To the filtrate with vigorous stirring (in order to saturate the solution with atmospheric oxygen), FeSO _{4 is} added in a weight ratio of 2: 1 to the entire mass of metals removed, NaOH solution is added to a pH of 10.0-10.4, incubated for 1-3 days and drained from the resulting draft. The content of arsenic and associated metals at different stages of wastewater treatment is summarized in table 2

table 2 The initial concentration of the elements and at 1 and 2 stages of purification (degree of purification,%) Element MPC of fish. households, mg / l MPC, mg / l Original conc, mg / l 1st stage of purification, mg / l (st. Och.,%) 2nd stage of purification, mg / l (st. Och.,%) arsenic 0.05 0.01 5.34 0.008 (99.85) 0.008 (99.85) manganese 0.01 0.1 0.11 0.03 (72.73) 0.002 (98.18) nickel 0.01 0.02 1,08 0.77 (28.7) 0.007 (99.35) zinc 0.01 1,0 0.48 0.03 (93.75) 0.006 (98.75) strontium 0.4 7.0 0.42 0.006 (98.57) 0.002 (99.52) cadmium 0.005 0.001 0.48 0.31 (35.42) 0.002 (99.58) lead 0.006 0.01 0.79 0.02 (97.47) 0.001 (99.87) chromium 0.02 0.05 2,57 0.01 (99.61) 0.01 (99.61)

Example 3

1st stage of cleaning.

To the solution (wastewater from the production of arsenic and arsenic-containing compounds having a pH of ≤6) of arsenic with associated metals (concentrations are given in Table 2), a solution of iron ions +3 is added in a weight ratio of 3: 1 (Fe mass to all elements). Then, with continuous stirring, a concentrated solution of H ₂ O _{2 was} added by stoichiometry (about 1% of the volume of wastewater) to oxidize As + 3 to As + 5. Then, by adding Na ₂ CO _{3, the} pH was adjusted to 6.5-7.0. The solution to be cleaned is maintained for 1-3 days, the precipitate is separated by filtration (possible by decantation). Next, the filtrate is treated.

2nd stage of cleaning.

To the filtrate with vigorous stirring (in order to saturate the solution with oxygen), FeSO _{4 is} added in a weight ratio of 2: 1 to the entire mass of metals removed, NaOH solution is added to a pH of 10.5, then it is kept for 1-3 days and drained from the precipitate formed.
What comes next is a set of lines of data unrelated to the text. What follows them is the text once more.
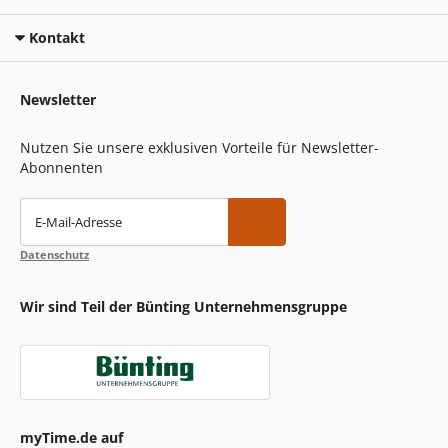
Kontakt
Newsletter
Nutzen Sie unsere exklusiven Vorteile für Newsletter-
Abonnenten
E-Mail-Adresse
Datenschutz
Wir sind Teil der Bünting Unternehmensgruppe
myTime.de auf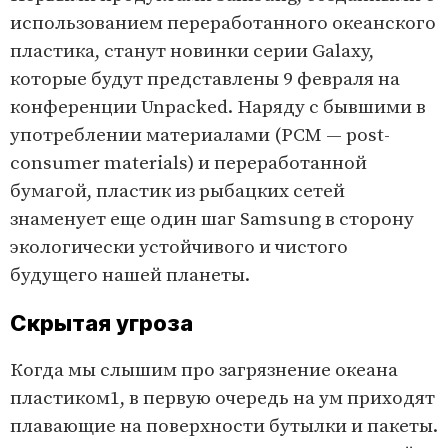
использованием переработанного океанского
пластика, станут новинки серии Galaxy,
которые будут представлены 9 февраля на
конференции Unpacked. Наряду с бывшими в
употреблении материалами (PCM — post-
consumer materials) и переработанной
бумагой, пластик из рыбацких сетей
знаменует еще один шаг Samsung в сторону
экологически устойчивого и чистого
будущего нашей планеты.
Скрытая угроза
Когда мы слышим про загрязнение океана
пластиком1, в первую очередь на ум приходят
плавающие на поверхности бутылки и пакеты.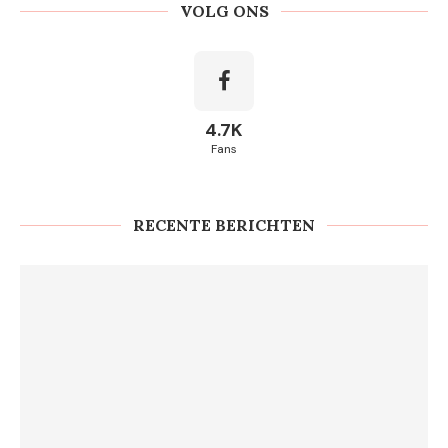
VOLG ONS
4.7K
Fans
RECENTE BERICHTEN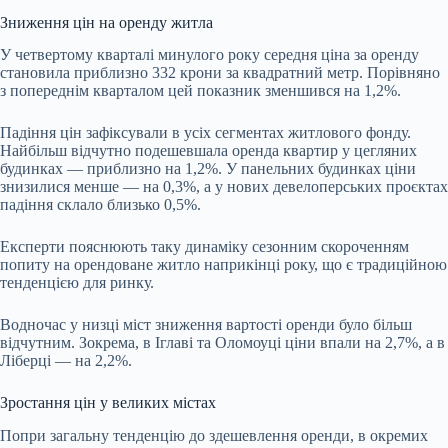
Зниження цін на оренду житла
У четвертому кварталі минулого року середня ціна за оренду
становила приблизно 332 крони за квадратний метр. Порівняно
з попереднім кварталом цей показник зменшився на 1,2%.
Падіння цін зафіксували в усіх сегментах житлового фонду.
Найбільш відчутно подешевшала оренда квартир у цегляних
будинках — приблизно на 1,2%. У панельних будинках ціни
знизилися менше — на 0,3%, а у нових девелоперських проєктах
падіння склало близько 0,5%.
Експерти пояснюють таку динаміку сезонним скороченням
попиту на орендоване житло наприкінці року, що є традиційною
тенденцією для ринку.
Водночас у низці міст зниження вартості оренди було більш
відчутним. Зокрема, в Іглаві та Оломоуці ціни впали на 2,7%, а в
Ліберці — на 2,2%.
Зростання цін у великих містах
Попри загальну тенденцію до здешевлення оренди, в окремих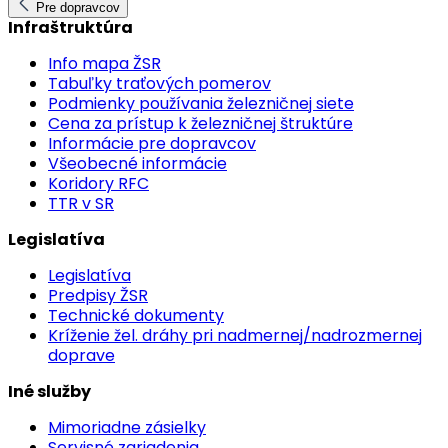
Pre dopravcov
Infraštruktúra
Info mapa ŽSR
Tabuľky traťových pomerov
Podmienky používania železničnej siete
Cena za prístup k železničnej štruktúre
Informácie pre dopravcov
Všeobecné informácie
Koridory RFC
TTR v SR
Legislatíva
Legislatíva
Predpisy ŽSR
Technické dokumenty
Kríženie žel. dráhy pri nadmernej/nadrozmernej
doprave
Iné služby
Mimoriadne zásielky
Servisné zariadenia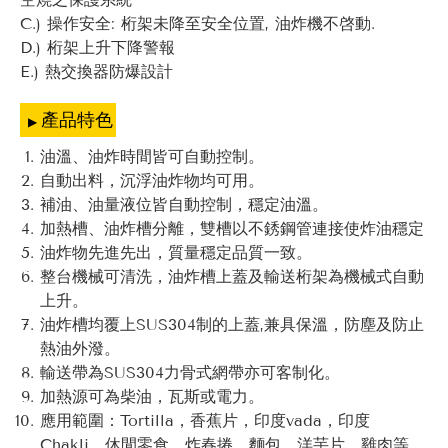
C.) 操作安全: 桁架未降至安全位置, 油炸機不啓動.
D.) 桁架上升下降警報
E.) 熱交換器防爆設計
產品特色
油溫、油炸時間皆可自動控制。
自動出料，沉浮油炸物均可用。
補油、油量液位皆自動控制，穩定油溫。
加熱槽、油炸槽分離，雙槽以不銹鋼管連接使炸油穩定
油炸物先進先出，質量穩定品質一致。
整台機械可清洗，油炸槽上蓋及輸送桁架為機械式自動
上升。
油炸槽均覆上SUS304制的上蓋,兼具保溫，防塵及防止
熱油外潑。
輸送帶為SUS304力骨式網帶亦可客制化。
加熱源可為柴油，瓦斯或電力。
應用範圍：Tortilla，香蕉片，印度vada，印度
Chakli，休閒零食，炸春捲，麵包，洋芋片，雞肉等。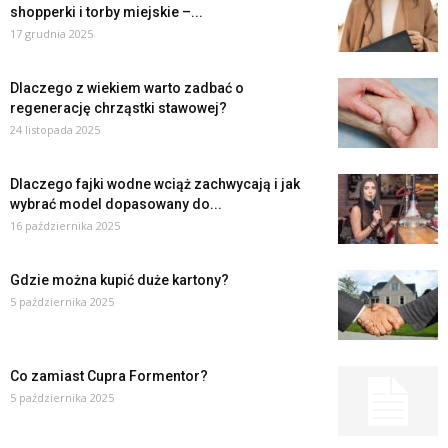
shopperki i torby miejskie –...
17 grudnia 2025
Dlaczego z wiekiem warto zadbać o
regenerację chrząstki stawowej?
24 listopada 2025
Dlaczego fajki wodne wciąż zachwycają i jak
wybrać model dopasowany do...
16 października 2025
Gdzie można kupić duże kartony?
5 października 2025
Co zamiast Cupra Formentor?
5 października 2025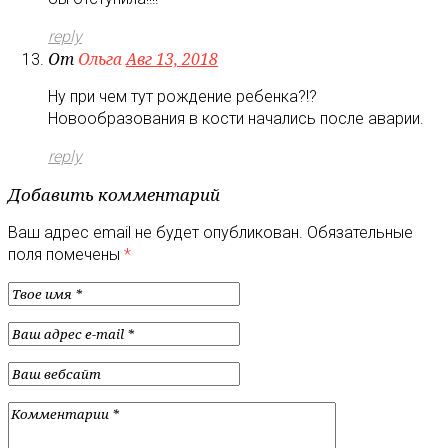
reply
От
Ольга
Авг 13, 2018
Ну при чем тут рождение ребенка?!?
Новообразования в кости начались после аварии.
reply
Добавить комментарий
Ваш адрес email не будет опубликован.
Обязательные
поля помечены
*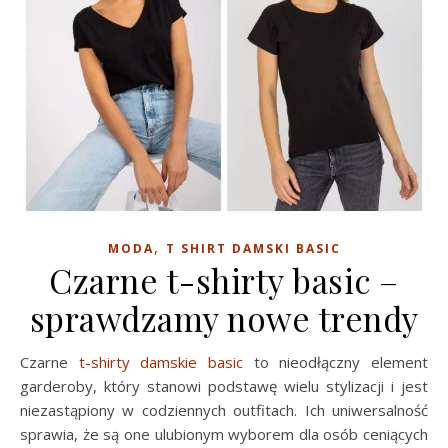
,
MODA
T SHIRT DAMSKI BASIC
Czarne t-shirty basic –
sprawdzamy nowe trendy
Czarne
t-shirty damskie basic
to nieodłączny element
garderoby, który stanowi podstawę wielu stylizacji i jest
niezastąpiony w codziennych outfitach. Ich uniwersalność
sprawia, że są one ulubionym wyborem dla osób ceniących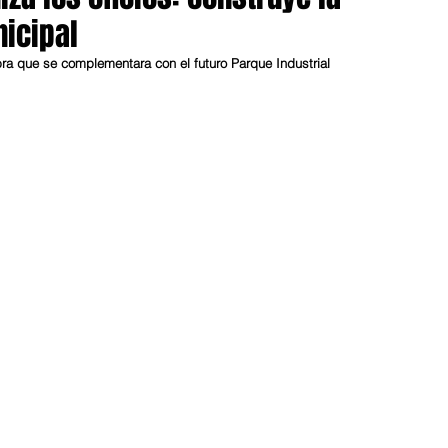
icipal
obra que se complementara con el futuro Parque Industrial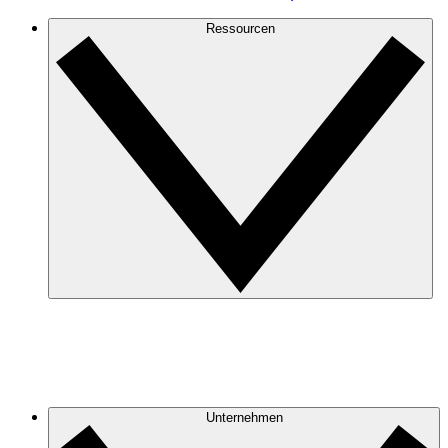
Ressourcen
Unternehmen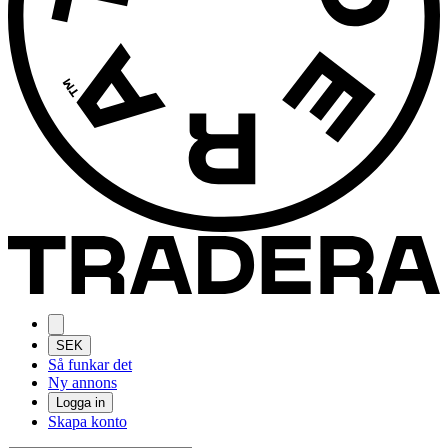
SEK
Så funkar det
Ny annons
Logga in
Skapa konto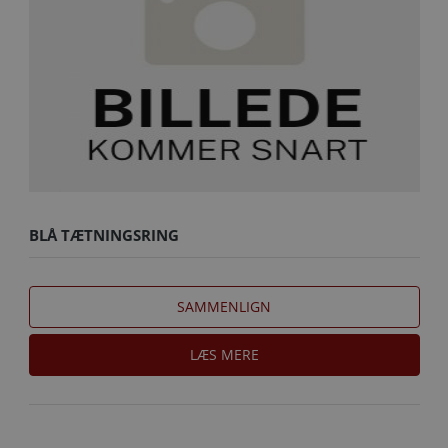
BLÅ TÆTNINGSRING
SAMMENLIGN
LÆS MERE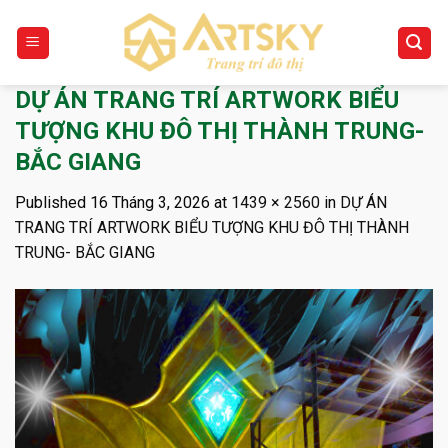
Skip
to
content
DỰ ÁN TRANG TRÍ ARTWORK BIỂU
TƯỢNG KHU ĐÔ THỊ THÀNH TRUNG-
BẮC GIANG
Published
16 Tháng 3, 2026
at
1439 × 2560
in
DỰ ÁN
TRANG TRÍ ARTWORK BIỂU TƯỢNG KHU ĐÔ THỊ THÀNH
TRUNG- BẮC GIANG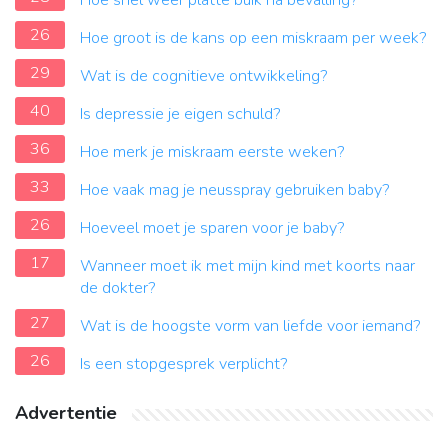
Hoe snel weer platte buik na bevalling?
26
Hoe groot is de kans op een miskraam per week?
29
Wat is de cognitieve ontwikkeling?
40
Is depressie je eigen schuld?
36
Hoe merk je miskraam eerste weken?
33
Hoe vaak mag je neusspray gebruiken baby?
26
Hoeveel moet je sparen voor je baby?
17
Wanneer moet ik met mijn kind met koorts naar
de dokter?
27
Wat is de hoogste vorm van liefde voor iemand?
26
Is een stopgesprek verplicht?
Advertentie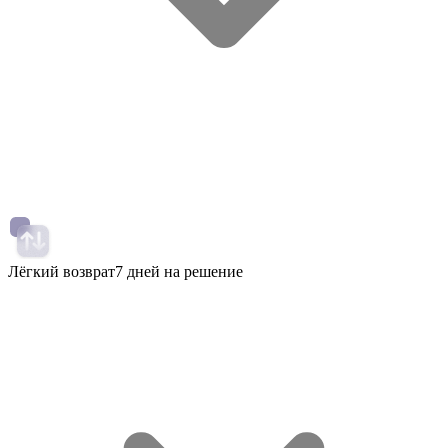
Лёгкий возврат
7 дней на решение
The initial concentration, as well as the concentration of elements in the 1st and 2nd stages of purification, respectively, turned out to be identical to the second example (Table 2).

The recovery of arsenic from the solution was 99.85%, which is higher than that of the prototype, and along with this, the proposed method allows to recover the associated heavy metals up to 98.18-99.87%.

In the present invention can be used for the extraction of arsenic and associated heavy metals waste solution of industrial production, which contains iron ions. Thus, the simultaneous disposal of two wastes.

Since most of the industries associated with the extraction, processing and separation of arsenic cannot do without the formation of various wastes, including water, the present invention can be widely used.

Claims (1)

The method of purification of aqueous solutions of arsenic and associated heavy metals: chromium, manganese, nickel, zinc, strontium, cadmium, lead - by precipitation of sparingly soluble compounds with iron ions in the presence of an oxidizing agent, characterized in that the processing of aqueous solutions is carried out in two stages with the removal of the precipitate formed after each stage, while in the first stage the precipitation is carried out with iron ions, then with an oxidizing agent, followed by adjusting the pH to 6.5-7.0, and in the second stage with ferric ions, followed by adjusting the pH to 10.0-10.5.